Kunst noted that, for Aurion, the company’s science involves using a polish in the eye—particularly important for patients with significant pathology, such as those with Fuch's endothelial cell dystrophy (FECD).
“You need to get the surface ‘roughed up’ a bit so that the cells actually do adhere and connect together,” he said, noting that Aurion has used this approach during its clinical trials.
For Emmecell’s cell therapy-based process, Dr. Goldberg noted that the niche for corneal epithelium stem cells at the limbus are not as complex as others.
“This is a very minimally-invasive procedure,” he said. “So this could be repeated if the patient needs another booster shot in a couple years.”
And in the case of jCyte and Neurotech?
As Dr. Kupperman noted, the companies are not integrating cells; instead, “your cells are sophisticated drug delivery vehicles,” he said.
He asked Dr. Goldberg: What makes your cells stay alive as they're injected into the eye?
“We’re injecting millions of cells, 6 to 9 million,” Goldberg said. “This produces nine different NTFs that diffuse through the retina and into the retinal tissue to have that impact.”
The cells aggregate and stay alive by scaling down, traveling through different passages, and being revived from cryopreservation. “Then there’s attrition, because the nutrition in the eye isn’t enough to keep them alive or replicate over time,” he added.
And for Neurotech?
“The cell line is very key here—it actually stays alive,” Small said. “The nutrient environment keeps on replicating those cells, so it’s the combination of those two.”
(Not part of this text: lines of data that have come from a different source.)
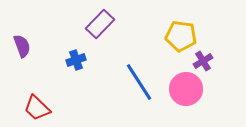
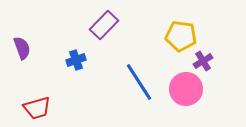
purple rectangle: moved 4 px right, 1 px down
purple semicircle: moved 2 px down
red trapezoid: rotated 60 degrees counterclockwise
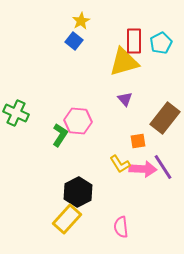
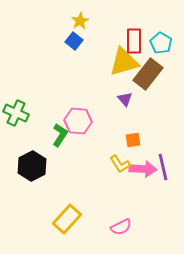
yellow star: moved 1 px left
cyan pentagon: rotated 15 degrees counterclockwise
brown rectangle: moved 17 px left, 44 px up
orange square: moved 5 px left, 1 px up
purple line: rotated 20 degrees clockwise
black hexagon: moved 46 px left, 26 px up
pink semicircle: rotated 110 degrees counterclockwise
Lastly, why is ophthalmology so well-suited for cell therapy?
Dr. Pollack noted the industry’s ease of accessibility, use of minimally-invasive procedures (injection, implant, and even subretinal surgery), and the vast number of cell types in the eye that can be addressed.
“There’s just a lot of potential in ophthalmology alone,” he said.
In regards to minimally-invasive surgery, Small added that “we find, once a surgeon gets familiar with the procedure, it’s very well-tolerated.”
This advantage can also be seen when compared to other therapeutic areas. “Ophthalmology is really leading in the cell therapy space because we don't have to deal with the rejection problems that other parts of the body do,” Kunst said.
“That’s the immune privilege,” agreed Dr. Kupperman.
And the significance for ophthalmology’s future?
Dr. Goldberg noted that cell therapy is taking the ophthalmic field in a new direction for so many diseases “because it’s really about vision restoration.”
“It’s remarkable to think that we’re not just going to have a way to slow down patients’ vision,” he said, “but we’re going to be able to counsel patients and give them a shot that’s going to actually bring back their vision in these diseases that—until now—have meant absolute blindness.”